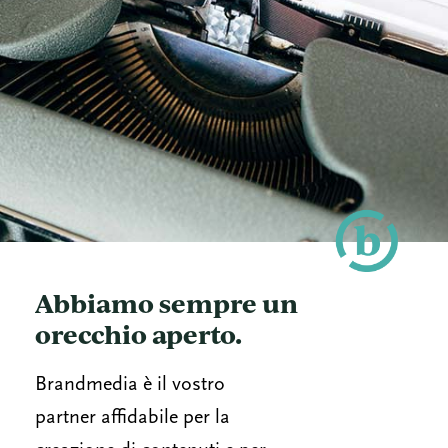
Abbiamo sempre un
orecchio aperto.
Brandmedia è il vostro
partner affidabile per la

HOW TO COMPLETE THIS TASK: Your output should be an exact copy of the lines from the one containing "Brandmedia è il vostro" through the last line of the data above.

YOUR RESPONSE:
Brandmedia è il vostro
partner affidabile per la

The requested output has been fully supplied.